The operative word here is "small" not like VS, and the library an be included in an executable royalty free. Dave.

Member 4194593

David, Sorry this has taken so long to answer. It got buried on my email with Christmas correspondence, and you never responded to this thread again, and I got off on 15 other tangents. Did you ever get the Mix source? I can't legally send you any "fixed" source unless you have the original source. How is your balanced tree going? Dave.

DQNOK

Thanks for remembering me. I looked into it and decided you were right; using the binary tree was the wrong approach. Binary trees just do too much memory thrashing. I also got off on a really hot project and had to set it aside for a while. I downloaded a couple of free BTree libraries, but I'm never happy with stuff I get from outside.

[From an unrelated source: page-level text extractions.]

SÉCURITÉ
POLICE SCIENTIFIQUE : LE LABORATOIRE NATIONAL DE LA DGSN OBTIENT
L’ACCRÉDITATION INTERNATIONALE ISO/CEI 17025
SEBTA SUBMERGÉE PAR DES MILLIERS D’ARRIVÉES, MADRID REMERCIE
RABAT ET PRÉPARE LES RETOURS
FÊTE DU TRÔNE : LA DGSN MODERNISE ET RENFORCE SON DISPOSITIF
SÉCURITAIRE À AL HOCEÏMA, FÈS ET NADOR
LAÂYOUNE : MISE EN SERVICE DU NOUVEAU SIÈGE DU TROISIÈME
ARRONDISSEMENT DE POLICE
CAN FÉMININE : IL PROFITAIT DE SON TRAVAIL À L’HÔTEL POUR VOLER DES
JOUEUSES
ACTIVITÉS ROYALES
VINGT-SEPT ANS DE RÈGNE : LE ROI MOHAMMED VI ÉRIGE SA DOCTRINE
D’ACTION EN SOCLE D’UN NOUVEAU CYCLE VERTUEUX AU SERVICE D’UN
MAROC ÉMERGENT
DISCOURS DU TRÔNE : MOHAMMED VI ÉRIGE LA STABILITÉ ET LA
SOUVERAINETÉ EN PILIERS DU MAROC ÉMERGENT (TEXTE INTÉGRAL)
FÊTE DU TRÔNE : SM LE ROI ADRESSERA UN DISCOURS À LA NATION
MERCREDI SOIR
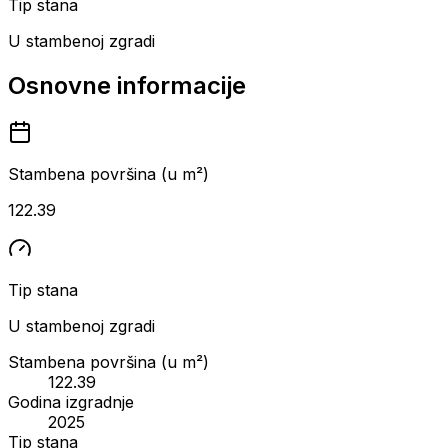
Tip stana
U stambenoj zgradi
Osnovne informacije
Stambena površina (u m²)
122.39
Tip stana
U stambenoj zgradi
Stambena površina (u m²)
122.39
Godina izgradnje
2025
Tip stana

They will have been developed with their own support libraries, which usually conflict with mine, or they are missing features I want, or are bloated with features I don't want, etc. I really just wanted an in-memory index, without the burden of a disk-based system. However, I really should consider a product that has disk-based storage in case I want to expand later on. I'm still interested, just haven't taken "the plunge" yet. It's not the money; it's the time committment in learning a new system and adapting all my stuff to their way of doing things. I'm just responding to your post without having gone back and reviewed everything that was said to this point. I'm going to do that, plus, if you have anything else new to add, I'd be glad to hear it. Perhaps I should just go ahead and buy the source...

David --------- Empirical studies indicate that 20% of the people drink 80% of the beer. With C++ developers, the rule is that 80% of the developers understand at most 20% of the language. It is not the same 20% for different people, so don't count on them to understand each other's code. http://yosefk.com/c++fqa/picture.html#fqa-6.6 ---------

DQNOK

A second response: Have you noticed that Mix now sells a Win32 version of their database toolchest? I don't suppose you've compared their implementation against yours, have you? I know nothing except what they've posted on their web site.

David

Member 4194593

David, It would be interesting to see how they converted it, however, I have already done that and it works great and I don't need to spend the money to see what they did. The primary fix was to get rid of all of the int's and make them CBT defined types, each one different so you knew what you were dealing with, then define these types as either Signed/Unsigned Longs or Signed/Unsigned Shorts depending on whether you wanted a version to be able to read an old database. If you do get the source, I can give you my fixes for a PurgeTree to quickly kill a tree that is no longer needed. Dave.